In the description herein, alkyl groups may be straight or branched. The term "halogen", whether alone or in compound words such as "haloalkyl", includes fluorine, chlorine, bromine or iodine. Furthermore, when used in compound words such as "haloalkyl", the alkyl groups may be partially or fully substituted with halogen atoms which may be the same or different. Examples of "haloalkyl" include F 3 C、ClCH 2 、CF 3 CH 2 And CF (compact F) 3 CCl 2 。
The invention also relates to application of the method in preparing triazole bactericides, wherein the triazole bactericides comprise but are not limited to penconazole, ipFenitrofluoroazole, epoxiconazole, flutriafol, cyproconazole, furfurazoles, difenoconazole, propiconazole, epoxiconazole and hexaconazole.
Compared with the existing method for preparing the alkylaryl ketone compound, the catalytic oxidation method provided by the invention uses a catalytic amount of metal catalyst, avoids the harsh reaction conditions required by the prior art scheme, does not need special low temperature (-78 ℃), and has high reaction yield.

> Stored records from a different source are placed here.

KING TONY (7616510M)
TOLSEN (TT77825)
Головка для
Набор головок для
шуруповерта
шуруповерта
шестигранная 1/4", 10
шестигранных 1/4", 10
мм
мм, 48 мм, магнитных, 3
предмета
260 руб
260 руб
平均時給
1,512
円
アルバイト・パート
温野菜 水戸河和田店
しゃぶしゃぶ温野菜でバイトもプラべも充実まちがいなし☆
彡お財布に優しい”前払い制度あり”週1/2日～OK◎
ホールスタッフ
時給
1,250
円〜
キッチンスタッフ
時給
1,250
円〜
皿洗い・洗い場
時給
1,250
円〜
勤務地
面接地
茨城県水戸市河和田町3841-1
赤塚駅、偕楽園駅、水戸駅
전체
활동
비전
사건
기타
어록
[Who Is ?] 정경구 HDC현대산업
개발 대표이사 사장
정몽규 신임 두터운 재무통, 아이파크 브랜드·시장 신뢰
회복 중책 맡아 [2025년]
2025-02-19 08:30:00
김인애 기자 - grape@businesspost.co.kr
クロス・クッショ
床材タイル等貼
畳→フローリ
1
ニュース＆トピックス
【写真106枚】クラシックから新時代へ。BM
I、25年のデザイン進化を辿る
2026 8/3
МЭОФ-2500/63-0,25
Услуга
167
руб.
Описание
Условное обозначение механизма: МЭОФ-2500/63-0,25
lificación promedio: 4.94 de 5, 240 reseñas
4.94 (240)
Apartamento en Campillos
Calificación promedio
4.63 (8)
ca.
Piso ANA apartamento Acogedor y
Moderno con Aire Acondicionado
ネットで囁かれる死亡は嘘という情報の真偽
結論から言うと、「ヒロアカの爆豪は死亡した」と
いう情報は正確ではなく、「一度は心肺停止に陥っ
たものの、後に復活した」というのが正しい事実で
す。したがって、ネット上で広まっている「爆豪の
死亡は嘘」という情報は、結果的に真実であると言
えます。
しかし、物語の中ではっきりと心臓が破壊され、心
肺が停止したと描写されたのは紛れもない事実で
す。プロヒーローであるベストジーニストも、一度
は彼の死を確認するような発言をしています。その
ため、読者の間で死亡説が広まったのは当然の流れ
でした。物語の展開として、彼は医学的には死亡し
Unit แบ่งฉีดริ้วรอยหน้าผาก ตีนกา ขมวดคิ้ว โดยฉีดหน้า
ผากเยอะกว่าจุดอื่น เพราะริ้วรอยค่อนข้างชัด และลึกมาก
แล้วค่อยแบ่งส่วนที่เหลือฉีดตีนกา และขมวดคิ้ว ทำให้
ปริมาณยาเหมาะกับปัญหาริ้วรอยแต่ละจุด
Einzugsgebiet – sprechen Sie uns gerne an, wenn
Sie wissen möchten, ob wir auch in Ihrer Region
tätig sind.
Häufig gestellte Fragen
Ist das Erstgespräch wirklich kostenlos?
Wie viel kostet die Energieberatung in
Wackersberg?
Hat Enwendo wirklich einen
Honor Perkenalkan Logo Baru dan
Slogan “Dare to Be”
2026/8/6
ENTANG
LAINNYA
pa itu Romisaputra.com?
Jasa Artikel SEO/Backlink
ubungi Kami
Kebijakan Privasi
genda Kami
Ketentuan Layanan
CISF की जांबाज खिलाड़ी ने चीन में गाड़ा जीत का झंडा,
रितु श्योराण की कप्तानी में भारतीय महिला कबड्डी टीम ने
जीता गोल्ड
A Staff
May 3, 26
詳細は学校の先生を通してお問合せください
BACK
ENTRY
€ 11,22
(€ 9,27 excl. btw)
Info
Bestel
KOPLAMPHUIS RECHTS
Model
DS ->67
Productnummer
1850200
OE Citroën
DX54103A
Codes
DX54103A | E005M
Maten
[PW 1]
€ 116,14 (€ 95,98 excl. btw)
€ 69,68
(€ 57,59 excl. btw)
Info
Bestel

Further, when the molar ratio of compound II to base is 1: when the amount of the three wastes is 0.01 to 0.1, the raw materials used in the technical scheme provided by the invention are less, the amount of the three wastes is less, and the comprehensive cost is lower.
Detailed Description
The following examples further illustrate some of the features of the present invention, but the scope and content of the invention is not limited by the examples.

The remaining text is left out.